Assassin bugs (Insecta, Heteroptera, Reduviidae) collected by the AFRP expedition to Southeast Asia for 10 years
2009
Ishikawa, T. | Okajima, S. | Hung, H.Q. | Sumiartha, K. | Susila, W.
Assassin bugs, or the Reduviidae, form the second largest family in number in the insect order Heteroptera, comprising approximately 7,000 species worldwide. All of them show predatory habits, feeding on small arthropods such as insect and millipedes, with a certain group having vertebrate-blood sucking habits. As the family includes many members attacking such pest insects as beetles and larvae of moths, some species have been investigated for use in biological control against agricultural pests (e.g.,Pristhesancus plagipennis against pests of cotton and soybean crops in Australia). By the middle of 20th century, a number of reduviids had been described or recorded from various areas of Southeast Asia such as Sumatra, Java, Borneo (Kalimantan), Sulawesi and New Guinea (Irian Jaya) by old heteropterists such as Distant, Miller and Wygodzinsky. Since that time, little has been published on the Reduviidae in Southeast Asia for about forty years. Within the past ten years, several species of the Reduviidae have been newly described and recorded from Southeast Asia such as Vietnam, Thailand and Indonesia (East Java, Bali and Flores) by the member of AFRP. These facts indicate that these regions are still poorly investigated even though there are several historical studies on the Reduviidae. In the course of extensive faunal studies of the Southeast Asian Reduviidae conducted with AFRP for about ten years in undersampled countries such as Vietnam, Thailand and Indonesia (East Java, Bali and Flores), a number of specimens of the Reduviidae were collected.
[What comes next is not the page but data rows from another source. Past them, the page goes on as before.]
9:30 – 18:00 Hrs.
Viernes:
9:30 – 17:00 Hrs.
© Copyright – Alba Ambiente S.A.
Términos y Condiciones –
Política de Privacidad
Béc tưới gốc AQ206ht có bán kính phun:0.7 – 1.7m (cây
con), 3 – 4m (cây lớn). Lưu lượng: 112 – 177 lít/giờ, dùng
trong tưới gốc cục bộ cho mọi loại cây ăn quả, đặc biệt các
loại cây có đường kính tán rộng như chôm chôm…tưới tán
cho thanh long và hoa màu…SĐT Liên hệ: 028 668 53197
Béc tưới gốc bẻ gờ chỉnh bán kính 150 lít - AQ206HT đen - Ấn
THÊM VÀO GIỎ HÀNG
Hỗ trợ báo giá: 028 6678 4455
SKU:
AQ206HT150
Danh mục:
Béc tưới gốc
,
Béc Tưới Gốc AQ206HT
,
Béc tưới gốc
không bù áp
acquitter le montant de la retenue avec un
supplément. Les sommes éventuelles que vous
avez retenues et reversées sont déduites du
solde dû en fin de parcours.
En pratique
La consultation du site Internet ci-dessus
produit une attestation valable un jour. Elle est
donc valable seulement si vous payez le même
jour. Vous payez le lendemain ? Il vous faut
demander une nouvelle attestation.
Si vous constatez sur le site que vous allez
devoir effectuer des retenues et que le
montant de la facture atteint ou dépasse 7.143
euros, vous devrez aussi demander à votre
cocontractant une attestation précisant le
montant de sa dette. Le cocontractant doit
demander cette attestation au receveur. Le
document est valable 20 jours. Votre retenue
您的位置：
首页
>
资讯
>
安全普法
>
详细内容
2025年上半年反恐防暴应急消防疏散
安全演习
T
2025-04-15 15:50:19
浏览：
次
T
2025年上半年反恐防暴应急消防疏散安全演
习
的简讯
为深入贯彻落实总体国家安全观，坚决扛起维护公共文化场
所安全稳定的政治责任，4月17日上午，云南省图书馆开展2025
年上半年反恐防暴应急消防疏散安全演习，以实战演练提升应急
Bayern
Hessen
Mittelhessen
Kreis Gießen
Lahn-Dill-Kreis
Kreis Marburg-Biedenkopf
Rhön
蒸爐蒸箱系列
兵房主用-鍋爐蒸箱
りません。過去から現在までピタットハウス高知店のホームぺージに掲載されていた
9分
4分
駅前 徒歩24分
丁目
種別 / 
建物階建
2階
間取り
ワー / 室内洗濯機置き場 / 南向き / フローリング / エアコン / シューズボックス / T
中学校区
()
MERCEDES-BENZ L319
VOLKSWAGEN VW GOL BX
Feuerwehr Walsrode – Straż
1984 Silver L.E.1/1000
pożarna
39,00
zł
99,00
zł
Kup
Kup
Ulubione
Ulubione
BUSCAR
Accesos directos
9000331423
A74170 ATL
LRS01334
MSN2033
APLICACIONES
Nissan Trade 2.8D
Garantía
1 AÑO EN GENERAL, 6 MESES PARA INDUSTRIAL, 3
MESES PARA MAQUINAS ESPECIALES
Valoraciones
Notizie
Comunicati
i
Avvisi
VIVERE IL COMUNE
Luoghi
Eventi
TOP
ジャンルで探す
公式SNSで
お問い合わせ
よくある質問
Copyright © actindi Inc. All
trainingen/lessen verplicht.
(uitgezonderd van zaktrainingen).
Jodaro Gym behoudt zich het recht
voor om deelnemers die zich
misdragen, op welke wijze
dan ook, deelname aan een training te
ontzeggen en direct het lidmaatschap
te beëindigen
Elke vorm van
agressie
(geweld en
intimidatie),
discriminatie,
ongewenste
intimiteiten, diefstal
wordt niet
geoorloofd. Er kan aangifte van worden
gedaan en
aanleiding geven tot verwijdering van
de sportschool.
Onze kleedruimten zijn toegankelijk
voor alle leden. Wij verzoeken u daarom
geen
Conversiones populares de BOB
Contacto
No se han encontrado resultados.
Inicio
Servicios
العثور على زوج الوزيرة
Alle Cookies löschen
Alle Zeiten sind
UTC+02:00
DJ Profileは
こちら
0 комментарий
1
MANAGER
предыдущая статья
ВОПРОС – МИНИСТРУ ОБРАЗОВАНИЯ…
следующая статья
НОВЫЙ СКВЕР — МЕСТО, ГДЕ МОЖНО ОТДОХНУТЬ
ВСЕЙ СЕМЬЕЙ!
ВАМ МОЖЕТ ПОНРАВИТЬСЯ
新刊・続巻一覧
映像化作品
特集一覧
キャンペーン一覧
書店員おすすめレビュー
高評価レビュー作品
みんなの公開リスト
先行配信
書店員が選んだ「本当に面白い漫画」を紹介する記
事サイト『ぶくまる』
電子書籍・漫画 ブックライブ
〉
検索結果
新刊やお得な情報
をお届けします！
The collection indicates that high species diversity of this Reduviidae may be also kept in Southeast Asia. Moreover, many of the species collected were recognized not only to be unrecorded in respective countries or areas but also to be undescribed (new to science). This presentation highlights the assassin bugs from the faunistic viewpoint listing the species collected by our surveys from Southeast Asia for ten years and providing information available for considering the predators as biocontrol agents as well.